━━━━━ Provided data ━━━━━
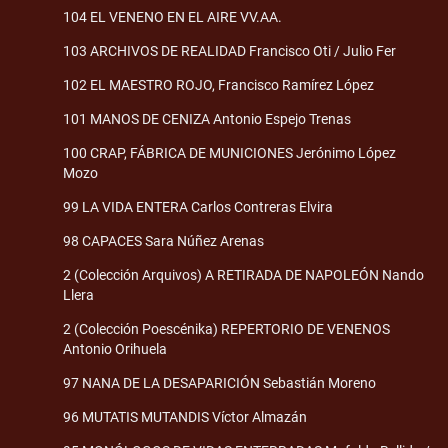
104 EL VENENO EN EL AIRE VV.AA.
103 ARCHIVOS DE REALIDAD Francisco Oti / Julio Fer
102 EL MAESTRO ROJO, Francisco Ramírez López
101 MANOS DE CENIZA Antonio Espejo Trenas
100 CRAP, FÁBRICA DE MUNICIONES Jerónimo López
Mozo
99 LA VIDA ENTERA Carlos Contreras Elvira
98 CAPACES Sara Núñez Arenas
2 (Colección Arquivos) A RETIRADA DE NAPOLEÓN Nando
Llera
2 (Colección Poescénika) REPERTORIO DE VENENOS
Antonio Orihuela
97 NANA DE LA DESAPARICIÓN Sebastián Moreno
96 MUTATIS MUTANDIS Víctor Almazán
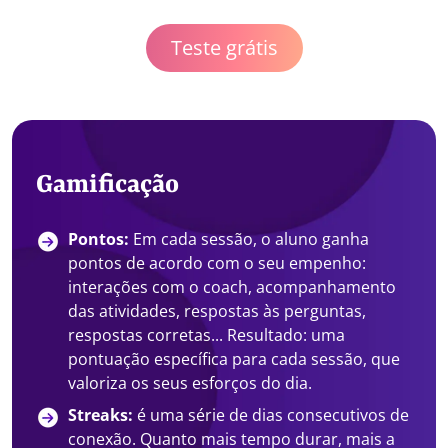
Teste grátis
Gamificação
Pontos:
Em cada sessão, o aluno ganha
pontos de acordo com o seu empenho:
interações com o coach, acompanhamento
das atividades, respostas às perguntas,
respostas corretas... Resultado: uma
pontuação específica para cada sessão, que
valoriza os seus esforços do dia.
Streaks:
é uma série de dias consecutivos de
conexão. Quanto mais tempo durar, mais a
━━━━━
_How to complete this task_. Now transcribe the lines above exactly, starting at the line containing "102 EL MAESTRO ROJO, Francisco Ramírez López" and ending at the line containing "Em cada sessão, o aluno ganha", both lines included, pictures excluded.

_Task solution_.
102 EL MAESTRO ROJO, Francisco Ramírez López
101 MANOS DE CENIZA Antonio Espejo Trenas
100 CRAP, FÁBRICA DE MUNICIONES Jerónimo López
Mozo
99 LA VIDA ENTERA Carlos Contreras Elvira
98 CAPACES Sara Núñez Arenas
2 (Colección Arquivos) A RETIRADA DE NAPOLEÓN Nando
Llera
2 (Colección Poescénika) REPERTORIO DE VENENOS
Antonio Orihuela
97 NANA DE LA DESAPARICIÓN Sebastián Moreno
96 MUTATIS MUTANDIS Víctor Almazán
Teste grátis
Gamificação
Pontos:
Em cada sessão, o aluno ganha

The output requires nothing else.